We even had a little submarine incident over the weekend that could have escalated into a nuclear war. The United States probing Russian waters with nuclear submarines, but we don't have John Kennedy sitting in the White House.
Don DeBar, Radio Host and Journalist
The role of Western media
Well, being a journalist myself by profession, I can tell you that what was once a lively media has greatly, greatly, descended in quality. I can tell you that there is a kind of groupthink in the media that's imposed from the top down, from the owners of the media, that if you don't conform with the groupthink, you lose your job and that I've seen across, I've seen that across media in Europe, In North America and in Asia.
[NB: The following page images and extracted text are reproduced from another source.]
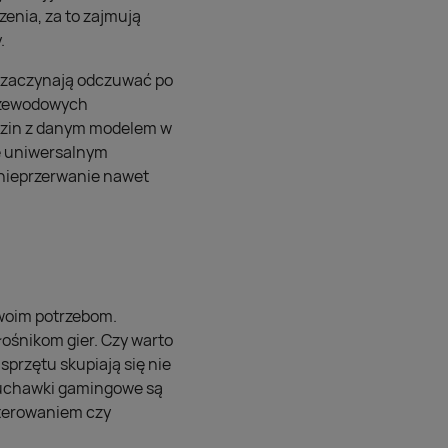
enia, za to zajmują
.
y zaczynają odczuwać po
przewodowych
odzin z danym modelem w
ie uniwersalnym
 nieprzerwanie nawet
woim potrzebom.
ośnikom gier. Czy warto
przętu skupiają się nie
Słuchawki gamingowe są
sterowaniem czy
So I can tell you that the military industrial complex has seized upon the fact that their first weapon in the war is always the media. if they can convince the public that the designated enemy is evil, and then they demonize that enemy, as they have been doing with Russia for decades ... they believe that they can get away with quick short wars.
Obviously, this would never be a quick short war. And it seems to me that the objective of the NATO side is to develop hysteria, allow the hysteria to give a free hand to the Western governments to provoke a Russian response by putting aggressive attack weaponry on the very border of Russia.
And if Russia responds in any way to those provocations, then blame the entire situation on Russia.
And this cannot wash with any educated person because we all know that the coup d’état that overthrew the elected President of Ukraine was run directly out of the US government.
John Bosnitch, Journalist, Political Analyst
Russia has certain demands, it wants NATO to pull back troops and weapons from Eastern Europe. It wants Ukraine not to join the military alliance.
Why is Russia concerned about NATO's eastward expansion?
For the same reason that the USA almost went to nuclear war because the Soviet Union put a couple of dozen nuclear missiles in Cuba, 90 miles away from the US border. You know, it changes the strategic balance to a position where the defending nation or state has a very limited response time to determine whether or not something is an actual immediate threat, or a potential threat.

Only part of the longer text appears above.